Authors: Jesse Abrams*, University of Oregon, Heidi Huber-Stearns, University of Oregon, Chris Bone, University of Victoria, Cassandra Moseley, University of Oregon
Topics: Human-Environment Geography, Coupled Human and Natural Systems, Hazards and Vulnerability
Keywords: institutions, stewardship, forests, civil society, climate change
Session Type: Paper
Start / End Time: 3:20 PM / 5:00 PM
Room: Napoleon A3, Sheraton, 3rd Floor
Presentation File: No File Uploaded
Governance approaches for federal forestlands in the United States have undergone a steady shift in recent decades, not only from a predominant commodity orientation to a more complex restoration and stewardship orientation, but also from state-dominated to more networked and collaborative models.
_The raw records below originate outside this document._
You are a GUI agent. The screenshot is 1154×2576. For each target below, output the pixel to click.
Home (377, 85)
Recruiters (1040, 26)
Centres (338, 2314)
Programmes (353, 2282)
However, this pattern of change has been spatially and temporally uneven across the diversity of federal forest landscapes, and it is not clear what catalyzes these changes or how durable they may be in the face of longstanding institutional drivers. Here we analyze the dynamics of hybrid public-private-civil society networks that emerged across four federal forest-dominated geographies to determine how, if at all, short-term responses to Mountain Pine Beetle (Dendroctonus ponderosae) epidemics catalyzed longer-term shifts in forest governance. We pay particular attention to the role of nonstate actors in filling federal capacity gaps, securing new sources of funding for stewardship, and facilitating the movement toward networked governance. We also highlight the influence of broader regional to national institutions and path dependencies in shaping, constraining, or enabling these broad patterns of change. Our findings have implications for both forest governance specifically and the governance of climate-driven disturbances more broadly.